How JustConvertHEIC Works
Your HEIC photos are converted entirely in your browser. Here is exactly what happens under the hood.
Browser-Side Processing
JustConvertHEIC runs entirely in your web browser. When you convert a HEIC file, every step happens on your device — no file is ever sent to any server, and no external service processes your data.
Technical Implementation
The tool is built on these browser APIs and open-source libraries:
@discourse/heic
A WebAssembly build of libheif and libde265, published by Discourse as part of the jSquash codec library. Decodes HEIC/HEIF image data directly in the browser, producing raw pixel data that is then re-encoded to the target format via the Canvas API.
File API
Your browser's built-in interface for reading files you select from your device. The HEIC file is read into browser memory as a Blob — no upload, no network request.
Canvas API
Once decoded, the image is drawn onto an off-screen canvas element and re-encoded at the format and quality level you select (JPG, PNG, or WebP). This is a native browser capability — no plugins required.
JSZip
An open-source library used to package batch downloads into a single ZIP file, entirely within the browser.

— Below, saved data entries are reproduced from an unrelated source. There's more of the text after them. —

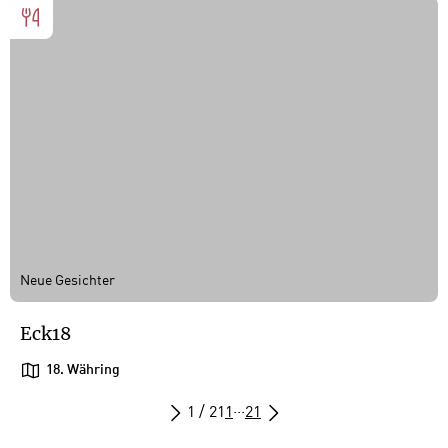
Neue Gesichter
Eck18
18. Währing
1 / 21
1
···
21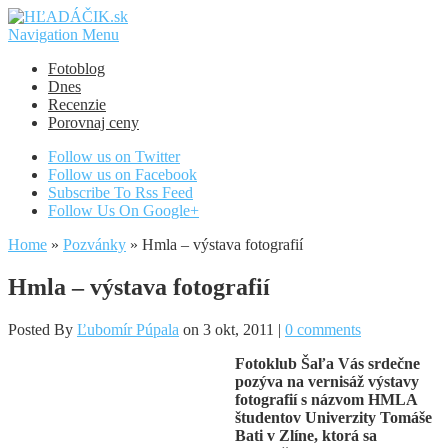
Navigation Menu
Fotoblog
Dnes
Recenzie
Porovnaj ceny
Follow us on Twitter
Follow us on Facebook
Subscribe To Rss Feed
Follow Us On Google+
Home
»
Pozvánky
»
Hmla – výstava fotografií
Hmla – výstava fotografií
Posted By
Ľubomír Púpala
on 3 okt, 2011 |
0 comments
Fotoklub Šaľa Vás srdečne
pozýva na vernisáž výstavy
fotografií s názvom HMLA
študentov Univerzity Tomáše
Bati v Zlíne, ktorá sa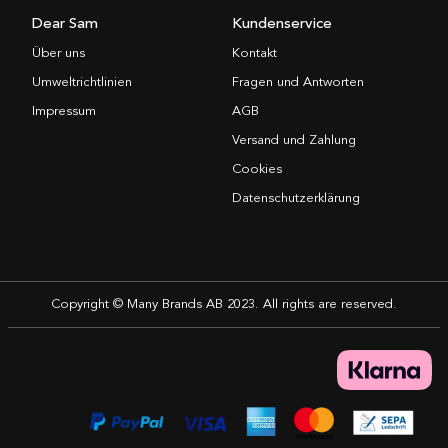
Dear Sam
Kundenservice
Über uns
Kontakt
Umweltrichtlinien
Fragen und Antworten
Impressum
AGB
Versand und Zahlung
Cookies
Datenschutzerklärung
Copyright © Many Brands AB 2023. All rights are reserved.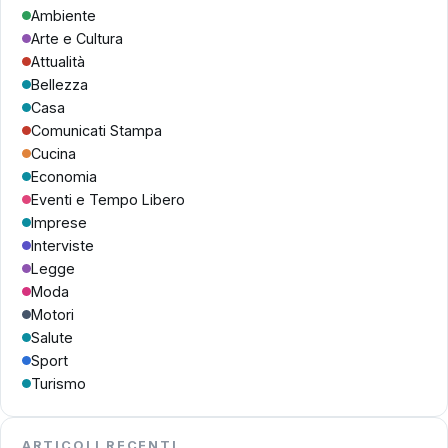
Ambiente
Arte e Cultura
Attualità
Bellezza
Casa
Comunicati Stampa
Cucina
Economia
Eventi e Tempo Libero
Imprese
Interviste
Legge
Moda
Motori
Salute
Sport
Turismo
ARTICOLI RECENTI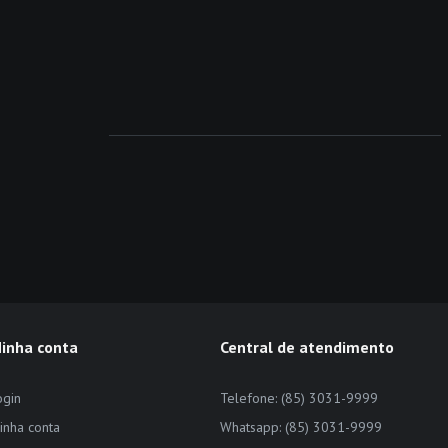
inha conta
Central de atendimento
ogin
Telefone: (85) 3031-9999
inha conta
Whatsapp: (85) 3031-9999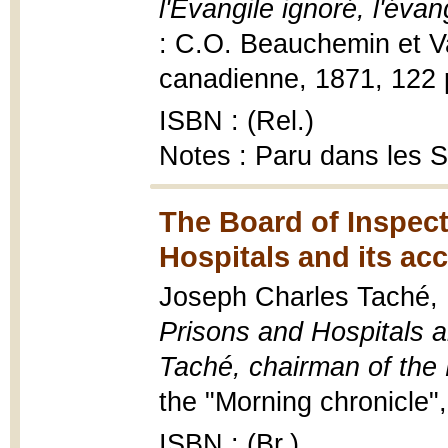
l'Évangile ignoré, l'éva
: C.O. Beauchemin et Va
canadienne, 1871, 122 p
ISBN : (Rel.)
Notes : Paru dans les 
The Board of Inspec
Hospitals and its ac
Joseph Charles Taché,
Prisons and Hospitals an
Taché, chairman of the
the "Morning chronicle",
ISBN : (Br.)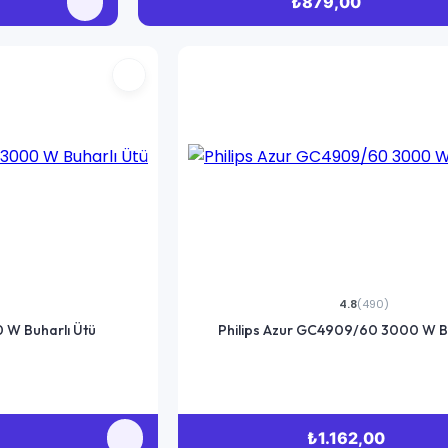
₺879,00
4.8
(490)
0 W Buharlı Ütü
Philips Azur GC4909/60 3000 W Bu
₺1.162,00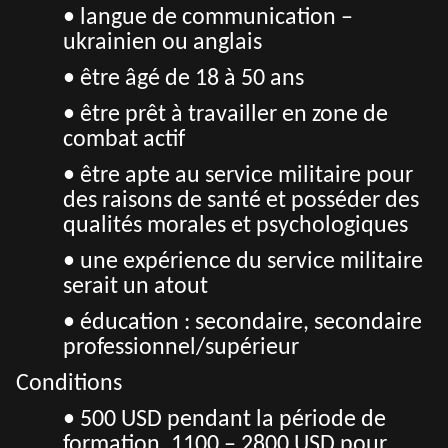
• langue de communication –
ukrainien ou anglais
• être âgé de 18 à 50 ans
• être prêt à travailler en zone de
combat actif
• être apte au service militaire pour
des raisons de santé et posséder des
qualités morales et psychologiques
• une expérience du service militaire
serait un atout
• éducation : secondaire, secondaire
professionnel/supérieur
Conditions
• 500 USD pendant la période de
formation, 1100 – 2800 USD pour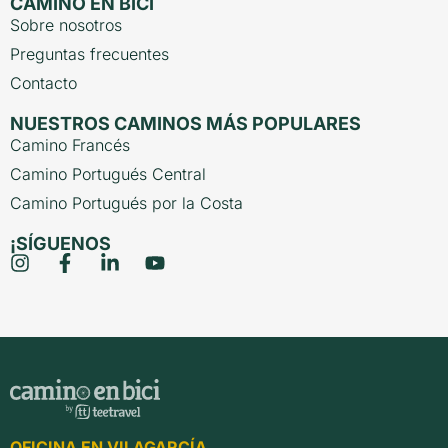
CAMINO EN BICI
Sobre nosotros
Preguntas frecuentes
Contacto
NUESTROS CAMINOS MÁS POPULARES
Camino Francés
Camino Portugués Central
Camino Portugués por la Costa
¡SÍGUENOS
OFICINA EN VILAGARCÍA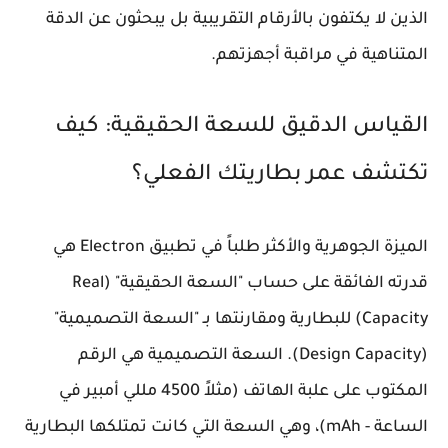
الذين لا يكتفون بالأرقام التقريبية بل يبحثون عن الدقة
المتناهية في مراقبة أجهزتهم.
القياس الدقيق للسعة الحقيقية: كيف
تكتشف عمر بطاريتك الفعلي؟
الميزة الجوهرية والأكثر طلباً في تطبيق Electron هي
قدرته الفائقة على حساب "السعة الحقيقية" (Real
Capacity) للبطارية ومقارنتها بـ "السعة التصميمية"
(Design Capacity). السعة التصميمية هي الرقم
المكتوب على علبة الهاتف (مثلاً 4500 مللي أمبير في
الساعة - mAh)، وهي السعة التي كانت تمتلكها البطارية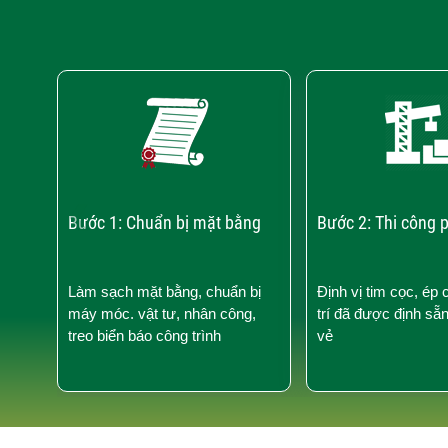
‹
Bước 1: Chuẩn bị mặt bằng
Bước 2: Thi công 
Làm sạch mặt bằng, chuẩn bị
Định vị tim cọc, ép 
máy móc. vật tư, nhân công,
trí đã được định sẵ
treo biển báo công trình
vẻ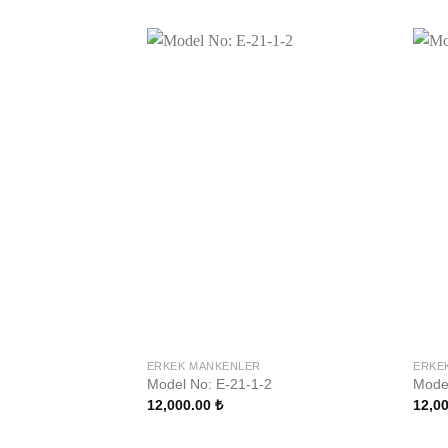
ERKEK MANKENLER
ERKE
Model No: E-21-1-2
Model
12,000.00
₺
12,0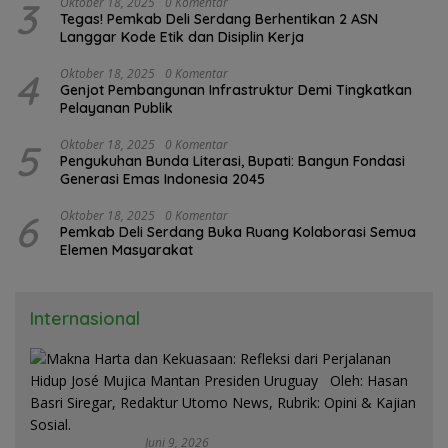
3
Oktober 18, 2025
0 Komentar
Tegas! Pemkab Deli Serdang Berhentikan 2 ASN
Langgar Kode Etik dan Disiplin Kerja
4
Oktober 18, 2025
0 Komentar
Genjot Pembangunan Infrastruktur Demi Tingkatkan
Pelayanan Publik
5
Oktober 18, 2025
0 Komentar
Pengukuhan Bunda Literasi, Bupati: Bangun Fondasi
Generasi Emas Indonesia 2045
6
Oktober 18, 2025
0 Komentar
Pemkab Deli Serdang Buka Ruang Kolaborasi Semua
Elemen Masyarakat
Internasional
Juni 9, 2026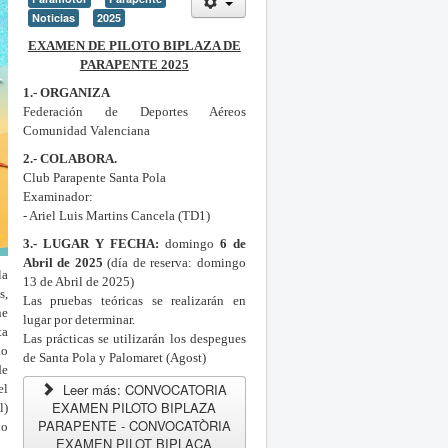
Noticias
2025
EXAMEN DE PILOTO BIPLAZA DE
PARAPENTE 202
5
1.- ORGANIZA
Federación de Deportes Aéreos
Comunidad Valenciana
2.- COLABORA.
Club Parapente Santa Pola
Examinador:
- Ariel Luis Martins Cancela (TD1)
3.- LUGAR Y FECHA:
domingo
6 de
Abril de 2025
(día de reserva: domingo
la
13 de Abril de 2025)
s,
Las pruebas teóricas se realizarán en
ne
lugar por determinar.
ta
Las prácticas se utilizarán los despegues
lo
de Santa Pola y Palomaret (Agost)
de
Leer más: CONVOCATORIA
el
EXAMEN PILOTO BIPLAZA
l)
PARAPENTE - CONVOCATÒRIA
do
EXAMEN PILOT BIPLAÇA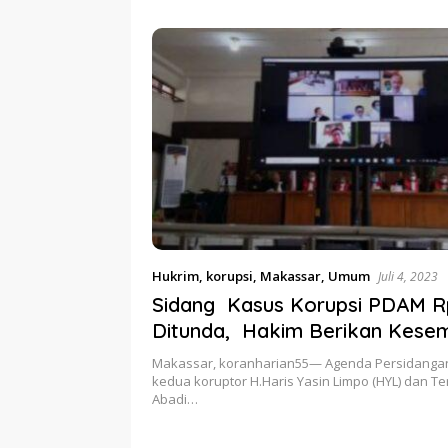
etum PERJOSI
Ditahun 2017 Oleh Satgas
Turun Ta
MA Turun Tangan
Pangan Polri.
Hukrim
,
korupsi
,
Makassar
,
Umum
Juli 4, 2023
Sidang Kasus Korupsi PDAM R
Ditunda, Hakim Berikan Kese
Haris YL dan Irawan Abadi, Had
Makassar, koranharian55— Agenda Persidanga
Saksi Ahli
kedua koruptor H.Haris Yasin Limpo (HYL) dan T
Abadi…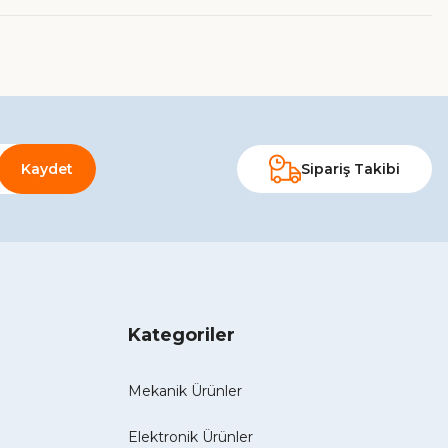
Kaydet
Sipariş Takibi
Kategoriler
Mekanik Ürünler
Elektronik Ürünler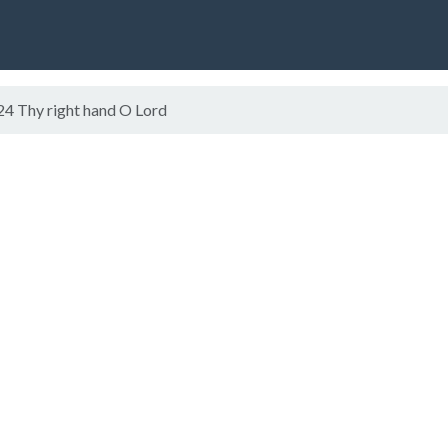
24 Thy right hand O Lord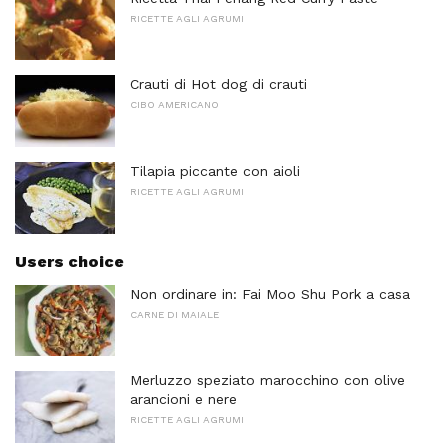
RICETTE AGLI AGRUMI
Crauti di Hot dog di crauti
CIBO AMERICANO
Tilapia piccante con aioli
RICETTE AGLI AGRUMI
Users choice
Non ordinare in: Fai Moo Shu Pork a casa
CARNE DI MAIALE
Merluzzo speziato marocchino con olive
arancioni e nere
RICETTE AGLI AGRUMI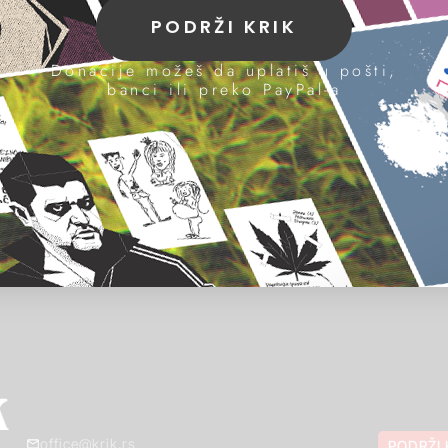
PODRŽI KRIK
Donacije možeš da uplatiš u pošti,
banci ili preko PayPal-a
office@krik.rs
PODRŽI 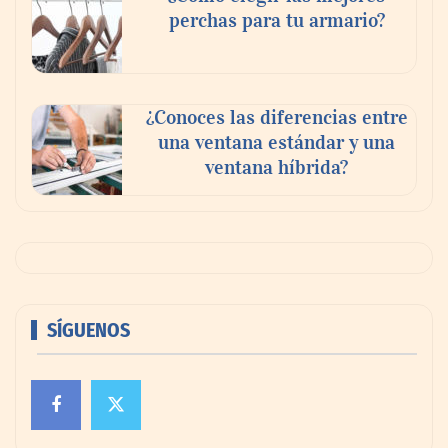
perchas para tu armario?
¿Conoces las diferencias entre
una ventana estándar y una
ventana híbrida?
SÍGUENOS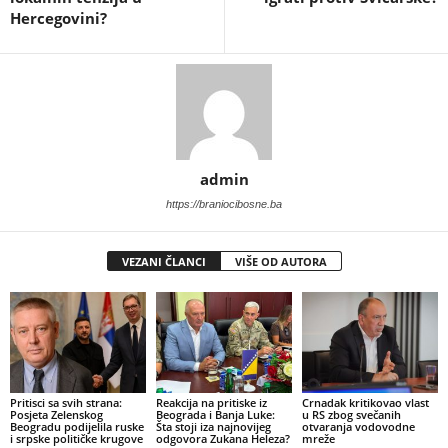
Hercegovini?
admin
https://braniocibosne.ba
VEZANI ČLANCI
VIŠE OD AUTORA
​Pritisci sa svih strana:
Reakcija na pritiske iz
​Crnadak kritikovao vlast
Posjeta Zelenskog
Beograda i Banja Luke:
u RS zbog svečanih
Beogradu podijelila ruske
Šta stoji iza najnovijeg
otvaranja vodovodne
i srpske političke krugove
odgovora Zukana Heleza?
mreže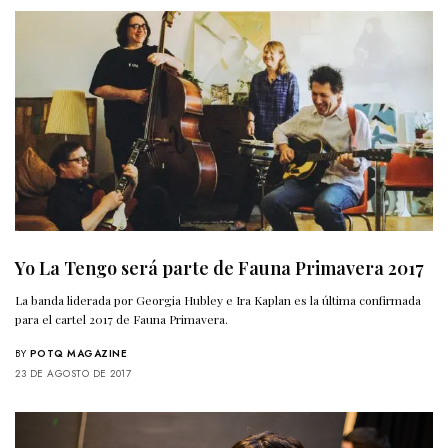
Yo La Tengo será parte de Fauna Primavera 2017
La banda liderada por Georgia Hubley e Ira Kaplan es la última confirmada
para el cartel 2017 de Fauna Primavera.
BY
POTQ MAGAZINE
23 DE AGOSTO DE 2017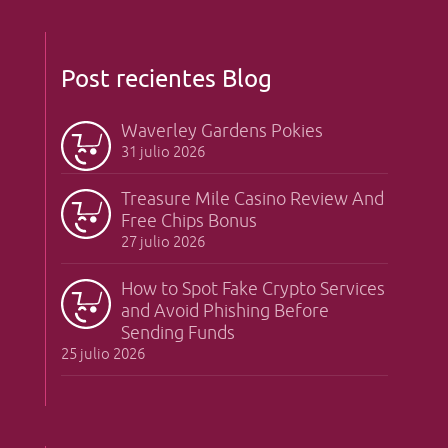
Post recientes Blog
Waverley Gardens Pokies
31 julio 2026
Treasure Mile Casino Review And
Free Chips Bonus
27 julio 2026
How to Spot Fake Crypto Services
and Avoid Phishing Before
Sending Funds
25 julio 2026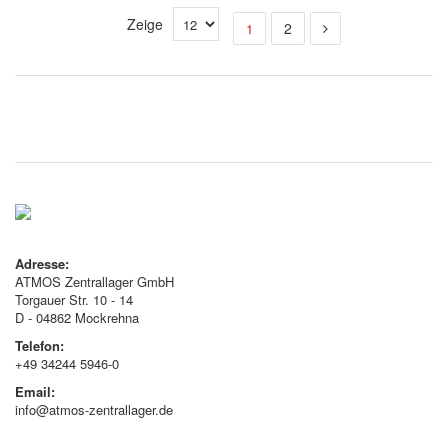
Zeige
2
1
Adresse:
ATMOS Zentrallager GmbH
Torgauer Str. 10 - 14
D - 04862 Mockrehna
Telefon:
+49 34244 5946-0
Email:
info@atmos-zentrallager.de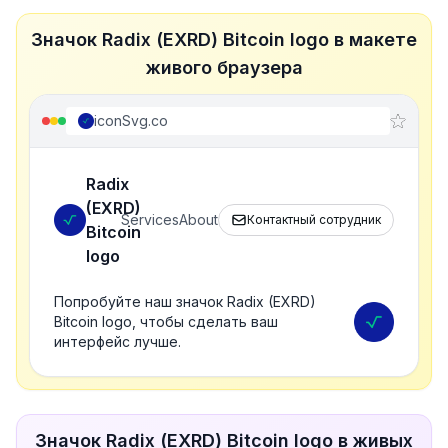
Значок Radix (EXRD) Bitcoin logo в макете
живого браузера
iconSvg.co
Radix
(EXRD)
Services
About
Контактный сотрудник
Bitcoin
logo
Попробуйте наш значок Radix (EXRD)
Bitcoin logo, чтобы сделать ваш
интерфейс лучше.
Значок Radix (EXRD) Bitcoin logo в живых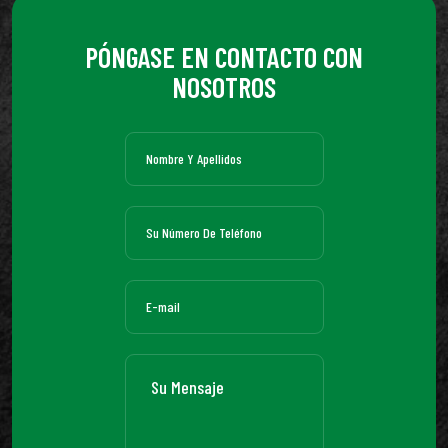
PÓNGASE EN CONTACTO CON
NOSOTROS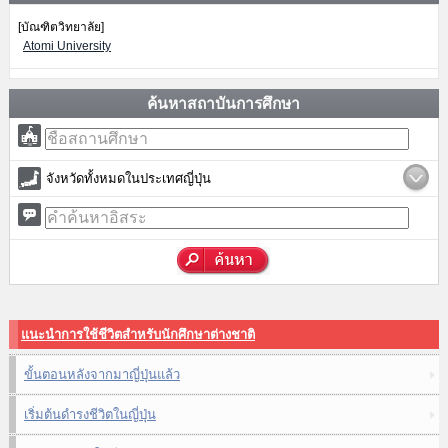
[บัณฑิตวิทยาลัย]
Atomi University
ค้นหาสถาบันการศึกษา
จังหวัดทั้งหมดในประเทศญี่ปุ่น
แนะนำการใช้ชีวิตสำหรับนักศึกษาต่างชาติ
ขั้นตอนหลังจากมาญี่ปุ่นแล้ว
เริ่มต้นดำรงชีวิตในญี่ปุ่น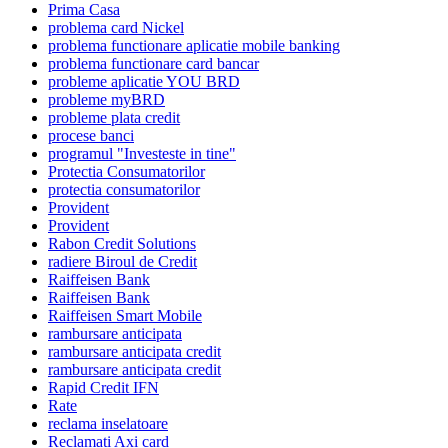
Prima Casa
problema card Nickel
problema functionare aplicatie mobile banking
problema functionare card bancar
probleme aplicatie YOU BRD
probleme myBRD
probleme plata credit
procese banci
programul "Investeste in tine"
Protectia Consumatorilor
protectia consumatorilor
Provident
Provident
Rabon Credit Solutions
radiere Biroul de Credit
Raiffeisen Bank
Raiffeisen Bank
Raiffeisen Smart Mobile
rambursare anticipata
rambursare anticipata credit
rambursare anticipata credit
Rapid Credit IFN
Rate
reclama inselatoare
Reclamati Axi card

What This Means for Your Privacy
- Your files are never uploaded to any server
- No third party receives or processes your photos
- We have no access to the content of your files
- No image data is logged or stored anywhere
- Files exist only in your browser's memory during processing
How to Verify
You do not have to take our word for it. Here is how to confirm:
- 1 Open your browser's developer tools (press F12, or right-click and choose Inspect)
- 2 Go to the Network tab
- 3 Use the tool to convert a HEIC file
- 4 Observe: no outbound requests contain your image data
Alternatively, disconnect from the internet after the page loads. The tool continues to work — because it requires no server.
Trade-offs and Limitations
Because processing happens on your device, performance depends on your hardware. Very large HEIC files or large batches may convert more slowly on older or low-memory devices than server-based tools. The tool automatically adjusts file size limits based on your device's detected capabilities.